Juan Villoro, otro escritor chilango y otro observador avezado de la Ciudad de México, tituló a su libro de crónicas de la capital mexicana “El vértigo horizontal” (Almadía, 2018).

Cuando se publicó faltaban tres años para la inauguración del cablebús. De manera involuntaria el título de Villoro se adelantó al poner en tres palabras la sensación que provoca el ver a la alcaldía de Iztapalapa a 50 metros de altura, desde una cabina que se desplaza silenciosa a la mínima velocidad de 21 kilómetros por hora.

“La urbe -escribe Villoro- tuvo una expansión claramente horizontal, una marea de casas bajas. (…) el término altiplano que usamos para nuestra peculiar geografía, se refiere, precisamente, a la horizontalidad de altura. (…) Aquí solo vale la pena lo que sucede en multitud. El capitalino no lucha por adaptarse al hacinamiento, sabe que es la única condición posible”.

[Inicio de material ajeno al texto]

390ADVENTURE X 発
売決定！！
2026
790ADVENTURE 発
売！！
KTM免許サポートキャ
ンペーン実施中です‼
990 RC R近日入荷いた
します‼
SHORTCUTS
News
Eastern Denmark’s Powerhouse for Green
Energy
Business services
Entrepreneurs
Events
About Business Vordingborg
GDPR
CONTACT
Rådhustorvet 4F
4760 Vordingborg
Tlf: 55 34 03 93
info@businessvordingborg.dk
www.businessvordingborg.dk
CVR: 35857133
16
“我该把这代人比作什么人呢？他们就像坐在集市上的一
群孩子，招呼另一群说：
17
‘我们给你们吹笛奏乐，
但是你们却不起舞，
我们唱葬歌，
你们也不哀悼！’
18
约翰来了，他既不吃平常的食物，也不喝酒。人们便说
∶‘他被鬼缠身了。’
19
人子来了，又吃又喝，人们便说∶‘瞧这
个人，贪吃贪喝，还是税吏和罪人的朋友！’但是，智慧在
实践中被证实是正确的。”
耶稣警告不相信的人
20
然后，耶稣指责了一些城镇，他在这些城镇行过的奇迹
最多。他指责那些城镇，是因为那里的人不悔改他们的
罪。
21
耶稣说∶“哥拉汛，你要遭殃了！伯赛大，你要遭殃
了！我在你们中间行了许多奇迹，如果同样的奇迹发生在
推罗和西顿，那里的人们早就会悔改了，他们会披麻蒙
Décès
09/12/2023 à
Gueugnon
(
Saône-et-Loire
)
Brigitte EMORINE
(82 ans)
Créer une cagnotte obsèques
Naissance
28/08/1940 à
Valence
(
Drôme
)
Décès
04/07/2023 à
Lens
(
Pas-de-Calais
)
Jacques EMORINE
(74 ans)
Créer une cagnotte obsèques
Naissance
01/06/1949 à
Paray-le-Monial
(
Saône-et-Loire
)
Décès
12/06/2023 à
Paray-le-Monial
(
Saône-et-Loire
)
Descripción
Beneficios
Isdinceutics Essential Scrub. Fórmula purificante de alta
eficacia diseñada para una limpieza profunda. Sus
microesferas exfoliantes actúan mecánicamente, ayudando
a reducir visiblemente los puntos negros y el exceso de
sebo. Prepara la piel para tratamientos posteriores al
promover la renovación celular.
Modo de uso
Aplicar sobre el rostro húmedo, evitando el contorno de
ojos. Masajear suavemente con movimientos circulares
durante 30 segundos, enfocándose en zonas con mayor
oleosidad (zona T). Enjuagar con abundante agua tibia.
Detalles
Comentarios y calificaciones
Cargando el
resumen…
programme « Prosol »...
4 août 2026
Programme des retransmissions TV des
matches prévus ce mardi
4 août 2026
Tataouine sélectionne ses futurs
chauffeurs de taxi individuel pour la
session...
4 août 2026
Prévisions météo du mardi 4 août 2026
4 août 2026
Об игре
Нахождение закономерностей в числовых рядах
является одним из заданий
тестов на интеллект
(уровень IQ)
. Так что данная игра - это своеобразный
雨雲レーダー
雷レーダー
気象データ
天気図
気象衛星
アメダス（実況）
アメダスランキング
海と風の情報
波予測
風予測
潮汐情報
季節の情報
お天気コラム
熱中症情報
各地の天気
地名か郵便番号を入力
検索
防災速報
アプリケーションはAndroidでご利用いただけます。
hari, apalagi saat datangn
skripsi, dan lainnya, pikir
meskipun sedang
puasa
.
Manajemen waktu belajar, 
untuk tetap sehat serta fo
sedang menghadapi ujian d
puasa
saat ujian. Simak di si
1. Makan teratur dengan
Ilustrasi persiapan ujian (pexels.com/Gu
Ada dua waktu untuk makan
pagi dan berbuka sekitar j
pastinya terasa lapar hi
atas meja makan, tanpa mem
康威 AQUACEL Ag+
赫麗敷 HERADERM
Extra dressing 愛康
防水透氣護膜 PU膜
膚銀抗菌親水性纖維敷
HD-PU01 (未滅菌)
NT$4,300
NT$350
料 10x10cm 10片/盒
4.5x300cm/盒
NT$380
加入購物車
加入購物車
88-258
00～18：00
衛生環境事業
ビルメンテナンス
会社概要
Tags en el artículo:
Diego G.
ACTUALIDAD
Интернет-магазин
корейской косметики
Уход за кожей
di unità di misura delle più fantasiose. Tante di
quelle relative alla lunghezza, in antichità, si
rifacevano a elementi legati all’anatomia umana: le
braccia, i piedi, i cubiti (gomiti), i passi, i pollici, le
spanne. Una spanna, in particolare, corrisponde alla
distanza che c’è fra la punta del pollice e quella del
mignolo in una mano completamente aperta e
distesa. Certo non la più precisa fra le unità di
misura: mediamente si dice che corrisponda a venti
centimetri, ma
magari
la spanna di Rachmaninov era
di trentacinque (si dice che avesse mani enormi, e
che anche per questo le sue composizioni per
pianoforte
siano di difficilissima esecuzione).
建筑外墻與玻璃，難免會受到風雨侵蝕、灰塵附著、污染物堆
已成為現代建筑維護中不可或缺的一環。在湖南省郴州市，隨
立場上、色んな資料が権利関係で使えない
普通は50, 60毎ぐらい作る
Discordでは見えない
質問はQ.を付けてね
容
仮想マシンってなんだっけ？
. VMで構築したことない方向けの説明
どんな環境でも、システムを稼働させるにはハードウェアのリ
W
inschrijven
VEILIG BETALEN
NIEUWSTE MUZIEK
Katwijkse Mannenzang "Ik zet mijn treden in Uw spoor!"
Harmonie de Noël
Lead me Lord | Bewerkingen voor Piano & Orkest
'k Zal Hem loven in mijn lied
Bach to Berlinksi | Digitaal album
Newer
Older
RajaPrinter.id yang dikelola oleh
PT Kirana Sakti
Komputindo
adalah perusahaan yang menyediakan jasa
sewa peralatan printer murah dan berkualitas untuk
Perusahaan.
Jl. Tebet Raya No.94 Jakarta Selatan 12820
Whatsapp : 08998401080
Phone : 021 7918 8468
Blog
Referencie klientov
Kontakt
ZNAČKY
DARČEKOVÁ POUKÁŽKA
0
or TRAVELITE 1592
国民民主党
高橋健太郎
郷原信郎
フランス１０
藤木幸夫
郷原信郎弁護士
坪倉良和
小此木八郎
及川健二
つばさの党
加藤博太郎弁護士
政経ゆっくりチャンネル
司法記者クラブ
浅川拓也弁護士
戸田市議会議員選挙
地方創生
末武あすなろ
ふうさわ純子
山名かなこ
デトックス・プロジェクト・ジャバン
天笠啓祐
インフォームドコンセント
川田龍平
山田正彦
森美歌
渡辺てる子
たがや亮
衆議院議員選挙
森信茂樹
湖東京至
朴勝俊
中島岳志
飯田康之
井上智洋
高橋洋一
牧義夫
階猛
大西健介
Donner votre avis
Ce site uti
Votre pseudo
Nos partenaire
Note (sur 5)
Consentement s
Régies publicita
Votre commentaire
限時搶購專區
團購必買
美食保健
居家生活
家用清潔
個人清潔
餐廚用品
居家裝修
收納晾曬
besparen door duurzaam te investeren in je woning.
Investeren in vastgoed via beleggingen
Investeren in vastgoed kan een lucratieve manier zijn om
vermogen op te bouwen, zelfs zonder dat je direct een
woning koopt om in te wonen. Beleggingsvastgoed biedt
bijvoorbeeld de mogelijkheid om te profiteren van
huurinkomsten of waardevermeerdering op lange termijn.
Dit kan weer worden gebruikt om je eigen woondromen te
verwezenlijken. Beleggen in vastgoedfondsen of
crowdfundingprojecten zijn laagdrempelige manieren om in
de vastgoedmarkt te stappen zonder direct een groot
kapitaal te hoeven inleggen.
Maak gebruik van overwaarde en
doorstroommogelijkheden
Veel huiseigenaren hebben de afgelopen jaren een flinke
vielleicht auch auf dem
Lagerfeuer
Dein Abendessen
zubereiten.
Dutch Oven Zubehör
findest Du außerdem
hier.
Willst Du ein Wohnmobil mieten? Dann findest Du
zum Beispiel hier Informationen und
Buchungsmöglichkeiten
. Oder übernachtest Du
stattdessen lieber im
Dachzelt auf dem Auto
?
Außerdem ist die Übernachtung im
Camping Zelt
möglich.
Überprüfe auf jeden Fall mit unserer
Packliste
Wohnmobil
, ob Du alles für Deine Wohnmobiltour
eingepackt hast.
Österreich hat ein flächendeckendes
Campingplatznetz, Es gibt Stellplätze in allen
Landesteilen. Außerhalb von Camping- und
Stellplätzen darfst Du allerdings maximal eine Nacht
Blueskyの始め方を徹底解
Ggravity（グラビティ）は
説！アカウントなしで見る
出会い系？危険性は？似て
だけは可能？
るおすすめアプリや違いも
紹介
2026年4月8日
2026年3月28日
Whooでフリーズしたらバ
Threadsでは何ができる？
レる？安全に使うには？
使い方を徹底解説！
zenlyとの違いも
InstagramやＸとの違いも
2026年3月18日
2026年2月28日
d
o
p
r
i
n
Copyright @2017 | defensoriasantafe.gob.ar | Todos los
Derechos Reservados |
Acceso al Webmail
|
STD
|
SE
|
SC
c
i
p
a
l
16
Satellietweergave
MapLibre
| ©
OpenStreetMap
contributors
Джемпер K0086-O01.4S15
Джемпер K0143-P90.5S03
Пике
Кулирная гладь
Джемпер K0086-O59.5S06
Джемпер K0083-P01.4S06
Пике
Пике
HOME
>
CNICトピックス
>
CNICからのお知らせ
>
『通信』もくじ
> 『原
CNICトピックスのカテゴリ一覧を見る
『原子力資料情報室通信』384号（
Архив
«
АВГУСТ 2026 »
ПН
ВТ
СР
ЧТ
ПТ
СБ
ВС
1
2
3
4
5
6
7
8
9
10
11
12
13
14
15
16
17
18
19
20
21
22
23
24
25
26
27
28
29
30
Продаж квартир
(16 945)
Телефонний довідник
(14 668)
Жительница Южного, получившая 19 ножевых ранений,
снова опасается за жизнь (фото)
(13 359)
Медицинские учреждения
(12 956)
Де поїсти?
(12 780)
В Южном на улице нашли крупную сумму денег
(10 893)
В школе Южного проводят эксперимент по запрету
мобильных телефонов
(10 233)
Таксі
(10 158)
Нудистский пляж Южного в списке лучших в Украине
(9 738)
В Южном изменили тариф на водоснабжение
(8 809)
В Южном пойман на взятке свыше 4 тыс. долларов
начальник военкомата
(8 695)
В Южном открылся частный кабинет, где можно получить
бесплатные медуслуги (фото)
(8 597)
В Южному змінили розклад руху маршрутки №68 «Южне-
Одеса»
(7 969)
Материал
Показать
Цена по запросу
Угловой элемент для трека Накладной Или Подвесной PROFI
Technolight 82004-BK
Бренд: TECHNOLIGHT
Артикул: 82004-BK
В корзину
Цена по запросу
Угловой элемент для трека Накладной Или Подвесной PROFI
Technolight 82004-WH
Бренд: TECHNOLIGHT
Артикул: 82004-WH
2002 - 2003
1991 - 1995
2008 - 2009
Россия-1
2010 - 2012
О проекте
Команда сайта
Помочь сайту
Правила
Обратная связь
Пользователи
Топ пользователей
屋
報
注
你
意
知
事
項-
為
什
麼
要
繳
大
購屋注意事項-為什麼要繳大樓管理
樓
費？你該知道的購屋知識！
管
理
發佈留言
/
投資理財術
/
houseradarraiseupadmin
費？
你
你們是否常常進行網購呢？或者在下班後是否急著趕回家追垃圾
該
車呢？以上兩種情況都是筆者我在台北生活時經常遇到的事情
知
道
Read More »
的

A bordo de la cabina, cruzamos la horizontalidad neo barroca de Iztapalapa conformada por azoteas, antenas, tinacos, varillas, casas pintadas de todos los colores -como si toda esa zona fuera un gran caleidoscopio patrocinado por Comex-, murales horizontales -sobre la plancha de las azoteas- o verticales -sobre una cadena interminable de muros y bardas que los albergan-, grafitis con frases feministas y en favor de la equidad de género y la diversidad, tianguis, parques, canchas deportivas, camellones verdes, escuelas recién reequipadas, y no pocas señales de propaganda política del partido que gobierna en la ciudad, en la alcaldía y en el país. Casi puedo pensar que no es necesaria. Aquí algo se ha hecho bien y esto es visible. Hay mucho de nuevo, de recién hecho, algo edificante y sincero a lo que le sobra todo lo que de viejo y de predecible se esconde en la propagada política.

Es pues el cablebús otro vértigo horizontal. Dentro de una de sus cabinas atravesamos por algo parecido a una superficie sonora. El efecto acústico que se genera a estas alturas es sorprendente: escuchamos con nitidez por el igual el ladrido de los perros, las cumbias que salen de las bocinas de los comercios, el pregonar de los vendedores de los tianguis sabatinos, escuchamos también carcajadas anónimas, silbidos, estaciones de radio, motores, gallos, y más música, mucha música y siempre la misma: la cumbia y el reguetón niegan aquí a la diversidad de las expresiones culturales sancionada por la UNESCO.

Sólo una cosa no escuchamos -advierte mi hijo- la cantaleta grabada de la señorita que compra colchones y otros fierros viejos. Por aquí no circulan esas camionetas recolectoras de desperdicios urbanos, porque acaso es de aquí de donde salen al resto de la ciudad que las padecemos.

Carlos Fuentes, el tercer escritor que aquí menciono y también un gran cronista de la capital, escribió: “la Ciudad de México es un fenómeno en donde caben todas las imaginaciones. (…) ¿A quién puede pedírsele una sola versión, ortodoxa, de este gran espectro urbano?” Tenía razón.